FIRST IT WAS THEIR TEETH. King County’s Regrade dental clinic has been two dentists short, leaving just one to tend to the hundreds of downtown poor with dental needs, including old men with gums so bad they lose a tooth biting into a sandwich. On the streets, community workers were wondering if the Seattle/King County Health Department was abandoning its dental mission downtown. Director Alonzo Plough assures us the dentists will be replaced. “In a large organization with multiple service sites,” he says, “individuals resign and new hires come on board. We’ll continue to provide effective and efficient services.”
Bully. But now word on the street is that an even bigger cut is in store for downtown social services to the poor. And this time the word is right. The state’s Department of Social and Health Services Belltown community service office is jettisoning almost a quarter of its staff, including its two Native American community workers. At least 14 employees are being cut, bringing to an end one of the center’s successful employment programs and halving its alcohol support services.
“We’ll be able to open the door and give people food stamps and a check,” says the center’s administrator the past five years, Margey Rubado. “But we can’t do much anymore to get them off the street and get them a job.” Altogether, one in five Belltown workers are being cut, about 23 percent. It’s part of a state-mandated belt-tightening in the wake of tax-cutting Initiative 695. But an obviously upset Rubado says her center, which aids downtown’s elderly, alcoholic, mentally ill, and homeless, is hit the hardest.
“The logic, or lack of logic,” she fumes, “makes me more than a little bit upset. I’m implementing what I’m told to implement.”
DSHS officials have been meeting for months to decide where to make cuts among its 18,000 state employees serving 11 million clients. Critics call the department bloated, and Governor Gary Locke has agreed cutbacks are in order. But persuasive arguments may be made that the department is understaffed, too. That’s Joe Martin’s feeling.
“The Belltown cuts are draconian,” says Martin, a social worker for 23 years at the Pike Market Medical Clinic. “Belltown is a model for other centers on finding jobs and assisting clients,” he says. “There should be more, not fewer, employees there.”
DSHS’ regional director Phyllis Lowe didn’t respond to interview requests. But Belltown’s Rubado says the region was carrying out cuts ordered in Olympia. Martin and others have met with top DSHS officials to protest the cuts, “but they seemed to have pretty much washed their hands of it,” Martin says. He spoke briefly with Governor Locke as well. “He seemed surprised they were letting people go. He thought it would be done by attrition.” The King County Labor Council also just passed a resolution asking the cuts be restored. But the reductions are under way.

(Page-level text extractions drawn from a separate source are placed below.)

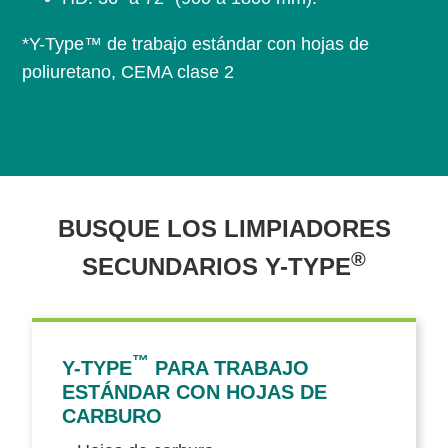
*Y-Type™ de trabajo estándar con hojas de
poliuretano, CEMA clase 2
BUSQUE LOS LIMPIADORES
®
SECUNDARIOS Y-TYPE
™
Y-TYPE
PARA TRABAJO
ESTÁNDAR CON HOJAS DE
CARBURO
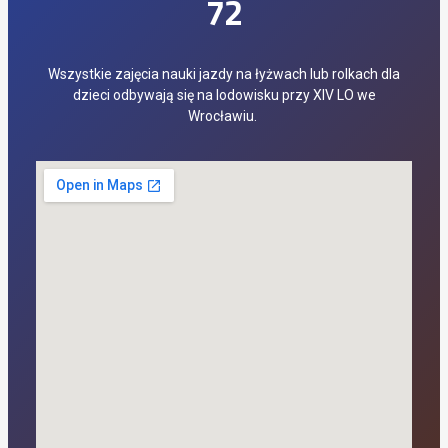
72
Wszystkie zajęcia nauki jazdy na łyżwach lub rolkach dla
dzieci odbywają się na lodowisku przy XIV LO we
Wrocławiu.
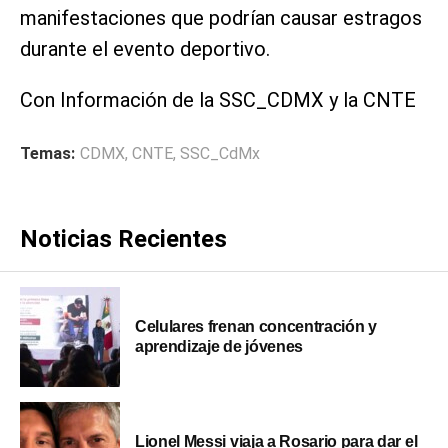
manifestaciones que podrían causar estragos
durante el evento deportivo.
Con Información de la SSC_CDMX y la CNTE
Temas:
CDMX
,
CNTE
,
SSC_CdMx
Noticias Recientes
Celulares frenan concentración y
aprendizaje de jóvenes
Lionel Messi viaja a Rosario para dar el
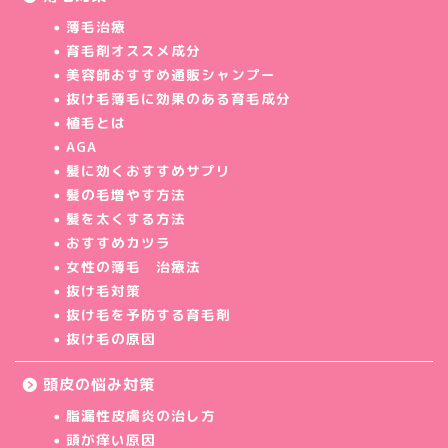
薄毛治療
育毛剤オススメ成分
美容師おすすめ通販シャンプー
抜け毛薄毛に効果のある育毛成分
植毛とは
AGA
髪に効くおすすめサプリ
髪の毛増やす方法
髪を太くする方法
おすすめカツラ
女性の薄毛 治療法
抜け毛対策
抜け毛を予防する育毛剤
抜け毛の原因
頭皮の悩み対策
脂漏性皮膚炎の治し方
頭が痒い原因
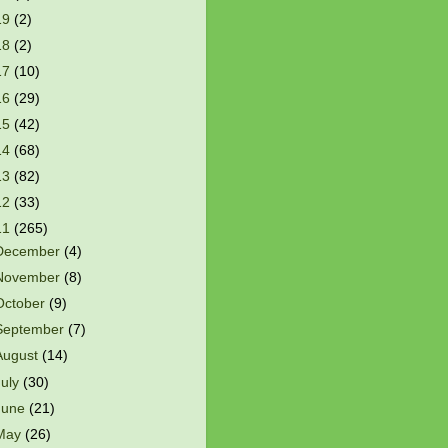
19
(2)
18
(2)
17
(10)
16
(29)
15
(42)
14
(68)
13
(82)
12
(33)
11
(265)
December
(4)
November
(8)
October
(9)
September
(7)
August
(14)
July
(30)
June
(21)
May
(26)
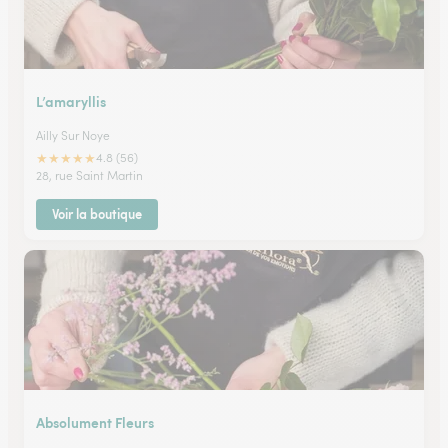
L’amaryllis
Ailly Sur Noye
★
★
★
★
★
4.8 (56)
28, rue Saint Martin
Voir la boutique
Absolument Fleurs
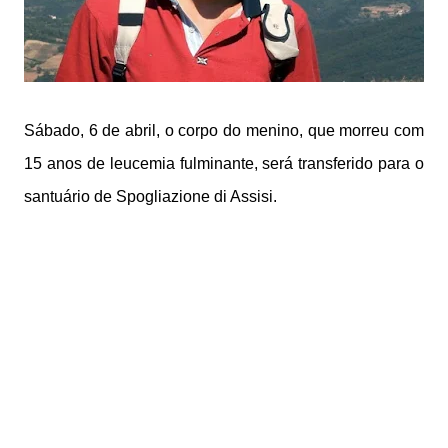
Sábado, 6 de abril, o corpo do menino, que morreu com
15 anos de leucemia fulminante, será transferido para o
santuário de Spogliazione di Assisi.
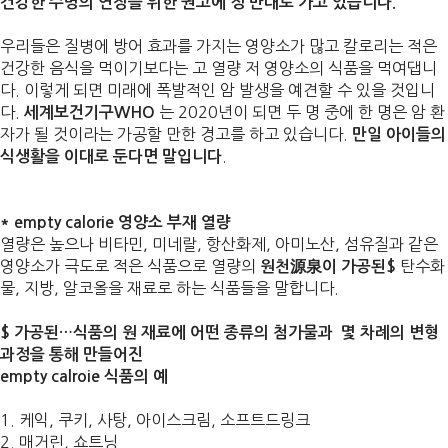
건강한 수명의 연장을 위한 권고에 정 반대로 가고 있습니다.
우리들은 질병에 방어 효과를 가지는 영양소가 많고 칼로리는 적은
건강한 음식을
먹이기보다는 고 열량 저 영양소의 식품을 먹여댑니
다. 이렇게 되면 미래에 폭발적인 암 발생을 예견할 수 있을 것입니
다.
는 2020년이 되면 두 명 중에 한 명은 암 환
세계보건기구WHO
자가 될 것이라는 가공할 만한 경고를 하고 있습니다.
만일 아이들의
.
식생활을 이대로 둔다면 말입니다
* empty calorie 영양소 부재 열량
열량은 높으나 비타민, 미네랄, 항산화제, 아미노산, 섬유질과 같은
영양소가 극도로 적은 식품으로 열량의
탄수화
원천源泉이 가공된$
물, 지방, 알코올을 재료로 하는 식품들을 말합니다.
$ 가공된…식품의 원 재료에 어떤 종류의 첨가물과 몇 차례의 변형
과정을 통해 만들어진
empty calroie 식품의 예
1. 케익, 쿠키, 사탕, 아이스크림, 소프트드링크
2. 매거린, 쇼트닝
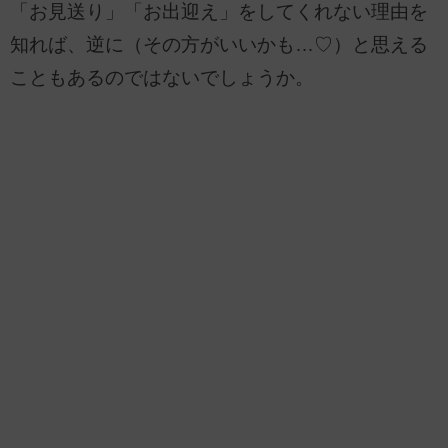
「お見送り」「お出迎え」をしてくれない理由を
知れば、逆に（その方がいいかも…♡）と思える
こともあるのではないでしょうか。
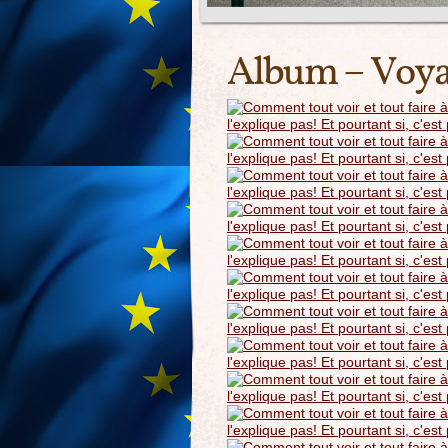
Album – Voya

“We did some great work these past five years,” wrote Belltown’s Rubado to her staff in a July 20 memo announcing the cutbacks—seven social workers, three financial specialists, two support workers, and two administrative staffers. “Remember this period because it was special.”
Sounds like something good has ended. “The success we’ve had in the past five years, yes,” Rubado said, “this pretty much guts all that.”